(Page-level text extractions)
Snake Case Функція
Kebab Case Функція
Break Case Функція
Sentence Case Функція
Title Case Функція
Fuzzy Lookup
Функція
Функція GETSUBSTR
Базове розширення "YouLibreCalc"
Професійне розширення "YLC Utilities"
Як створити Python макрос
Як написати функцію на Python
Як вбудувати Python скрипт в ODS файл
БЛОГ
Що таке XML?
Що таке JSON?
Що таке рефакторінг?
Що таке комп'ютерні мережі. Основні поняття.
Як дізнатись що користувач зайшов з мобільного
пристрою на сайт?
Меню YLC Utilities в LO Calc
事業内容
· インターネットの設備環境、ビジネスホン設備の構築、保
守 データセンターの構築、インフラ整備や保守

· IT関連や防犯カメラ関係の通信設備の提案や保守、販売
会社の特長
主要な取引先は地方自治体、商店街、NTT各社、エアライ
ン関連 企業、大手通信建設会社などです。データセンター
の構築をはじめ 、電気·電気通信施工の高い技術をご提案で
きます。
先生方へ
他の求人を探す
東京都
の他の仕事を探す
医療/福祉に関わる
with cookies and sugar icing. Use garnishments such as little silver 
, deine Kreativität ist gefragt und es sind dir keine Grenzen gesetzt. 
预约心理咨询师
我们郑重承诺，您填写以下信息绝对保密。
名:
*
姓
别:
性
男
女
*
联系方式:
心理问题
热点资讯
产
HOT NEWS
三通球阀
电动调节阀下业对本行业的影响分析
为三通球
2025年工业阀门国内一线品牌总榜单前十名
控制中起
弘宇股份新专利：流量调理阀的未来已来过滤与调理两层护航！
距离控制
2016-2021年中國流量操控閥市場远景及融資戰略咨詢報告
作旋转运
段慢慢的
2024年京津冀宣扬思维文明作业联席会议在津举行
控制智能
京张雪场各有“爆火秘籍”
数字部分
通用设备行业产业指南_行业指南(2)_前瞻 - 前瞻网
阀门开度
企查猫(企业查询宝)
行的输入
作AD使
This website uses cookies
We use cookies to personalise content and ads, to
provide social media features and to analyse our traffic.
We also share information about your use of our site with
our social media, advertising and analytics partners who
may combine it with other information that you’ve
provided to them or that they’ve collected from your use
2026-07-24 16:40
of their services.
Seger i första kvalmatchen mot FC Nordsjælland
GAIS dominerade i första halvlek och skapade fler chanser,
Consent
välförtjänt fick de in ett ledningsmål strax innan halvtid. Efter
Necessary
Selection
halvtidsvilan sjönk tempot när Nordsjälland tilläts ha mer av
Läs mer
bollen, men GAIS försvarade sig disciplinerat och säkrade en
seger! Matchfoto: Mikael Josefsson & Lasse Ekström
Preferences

__WHAT TO PRODUCE__.
Repeat each entry exactly.

__EXPECTED ANSWER__.
Snake Case Функція
Kebab Case Функція
Break Case Функція
Sentence Case Функція
Title Case Функція
Fuzzy Lookup
Функція
Функція GETSUBSTR
Базове розширення "YouLibreCalc"
Професійне розширення "YLC Utilities"
Як створити Python макрос
Як написати функцію на Python
Як вбудувати Python скрипт в ODS файл
БЛОГ
Що таке XML?
Що таке JSON?
Що таке рефакторінг?
Що таке комп'ютерні мережі. Основні поняття.
Як дізнатись що користувач зайшов з мобільного
пристрою на сайт?
Меню YLC Utilities в LO Calc
事業内容
· インターネットの設備環境、ビジネスホン設備の構築、保
守 データセンターの構築、インフラ整備や保守

· IT関連や防犯カメラ関係の通信設備の提案や保守、販売
会社の特長
主要な取引先は地方自治体、商店街、NTT各社、エアライ
ン関連 企業、大手通信建設会社などです。データセンター
の構築をはじめ 、電気·電気通信施工の高い技術をご提案で
きます。
先生方へ
他の求人を探す
東京都
の他の仕事を探す
医療/福祉に関わる
with cookies and sugar icing. Use garnishments such as little silver 
, deine Kreativität ist gefragt und es sind dir keine Grenzen gesetzt. 
预约心理咨询师
我们郑重承诺，您填写以下信息绝对保密。
名:
*
姓
别:
性
男
女
*
联系方式:
心理问题
热点资讯
产
HOT NEWS
三通球阀
电动调节阀下业对本行业的影响分析
为三通球
2025年工业阀门国内一线品牌总榜单前十名
控制中起
弘宇股份新专利：流量调理阀的未来已来过滤与调理两层护航！
距离控制
2016-2021年中國流量操控閥市場远景及融資戰略咨詢報告
作旋转运
段慢慢的
2024年京津冀宣扬思维文明作业联席会议在津举行
控制智能
京张雪场各有“爆火秘籍”
数字部分
通用设备行业产业指南_行业指南(2)_前瞻 - 前瞻网
阀门开度
企查猫(企业查询宝)
行的输入
作AD使
This website uses cookies
We use cookies to personalise content and ads, to
provide social media features and to analyse our traffic.
We also share information about your use of our site with
our social media, advertising and analytics partners who
may combine it with other information that you’ve
provided to them or that they’ve collected from your use
2026-07-24 16:40
of their services.
Seger i första kvalmatchen mot FC Nordsjælland
GAIS dominerade i första halvlek och skapade fler chanser,
Consent
välförtjänt fick de in ett ledningsmål strax innan halvtid. Efter
Necessary
Selection
halvtidsvilan sjönk tempot när Nordsjälland tilläts ha mer av
Läs mer
bollen, men GAIS försvarade sig disciplinerat och säkrade en
seger! Matchfoto: Mikael Josefsson & Lasse Ekström
Preferences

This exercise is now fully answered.